For decades, computers have been growing in power at a meteoric pace, and the army of programmers writing software for them is now twenty-eight million strong. So why does it feel like the applications we use every day—not even the brand new, bleeding-edge stuff, just basic things we’ve had forever, like word processors and e-mail clients—are slower and clunkier than ever?
“Well, in our country,” said Alice, still panting a little, “you’d generally get to somewhere else—if you run very fast for a long time, as we’ve been doing.”
“A slow sort of country!” said the Queen. “Now, here, you see, it takes all the running you can do, to keep in the same place. If you want to get somewhere else, you must run at least twice as fast as that!”
By 1987, the distinction between microcomputers and their larger cousins was beginning to blur, as the micros became increasingly capable.

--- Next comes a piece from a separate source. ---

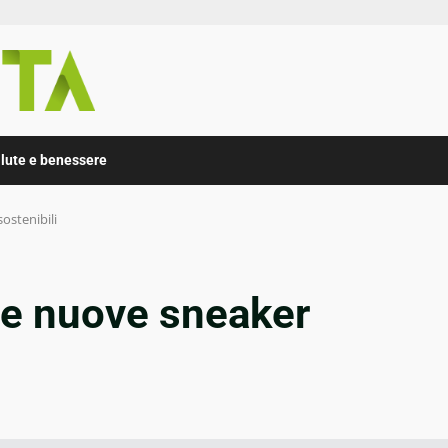
lute e benessere
ostenibili
le nuove sneaker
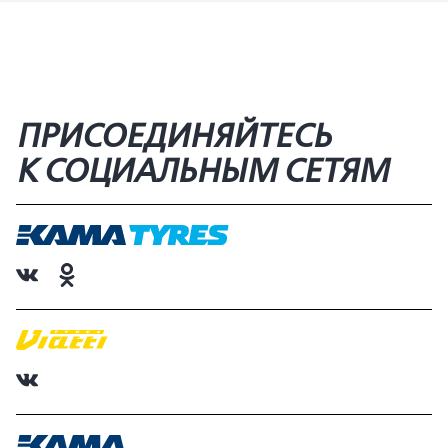
ПРИСОЕДИНЯЙТЕСЬ
К СОЦИАЛЬНЫМ СЕТЯМ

Geoffrey Welsh opined in the Toronto PET Users Group newsletter that the line could be drawn at the new generation of micros, which were arguably too complex for programmers to learn to code for in assembly language. As had long been the case with minicomputers and mainframes, programmers would instead code in higher-level languages, made possible by the increased computing power.

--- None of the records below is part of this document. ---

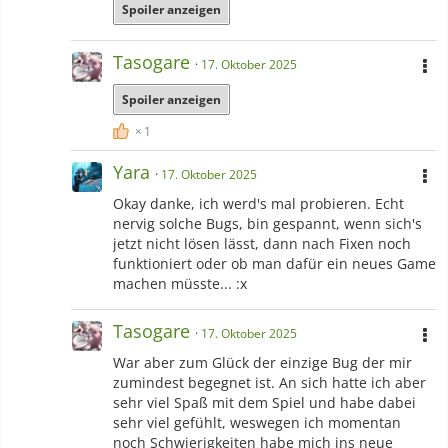
Spoiler anzeigen
Tasogare
17. Oktober 2025
Spoiler anzeigen
1
Yara
17. Oktober 2025
Falls ihr gerne Fanfictions lest, schaut rein, ich/wir freuen uns
Okay danke, ich werd's mal probieren. Echt
(auch über Kommis, geht auch für nicht angemeldete Leute
nervig solche Bugs, bin gespannt, wenn sich's
auf FF.de ^-^)
jetzt nicht lösen lässt, dann nach Fixen noch
Die linke Seite sind meine eigenen FFs und die rechte die
funktioniert oder ob man dafür ein neues Game
Partner-FFs mit
Hiyori
machen müsste... :x
Tasogare
17. Oktober 2025
War aber zum Glück der einzige Bug der mir
Meine Fanfictions
Fanfictions mit Hiyori
zumindest begegnet ist. An sich hatte ich aber
sehr viel Spaß mit dem Spiel und habe dabei
sehr viel gefühlt, weswegen ich momentan
Different Exorcists (half Demon)
Force Skills
noch Schwierigkeiten habe mich ins neue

Fast forward a few years. It is the nineties, and what Andy giveth, Bill taketh away. Intel’s processors increased massively in power throughout the decade, yet its dominant operating system always found a way to take up the headroom. Thinking back, my Pentium II running Windows 98 toward the decade’s end didn’t feel any faster than my i386 running Windows 3.0 at its start (if anything, the opposite).
Today, as predicted by Niklaus Wirth in a famous 1995 article, computers take longer than ever to boot, and applications are at peak sluggishness even on state of the art hardware. I have to buy a new phone every few years just to get back to bearably responsive functional parity with the old one. Despite the continual churn of new and exciting programming technologies, we perpetually live with stage four software rot. Everyone experiences it, nobody denies it, and everyone just sort of accepts it.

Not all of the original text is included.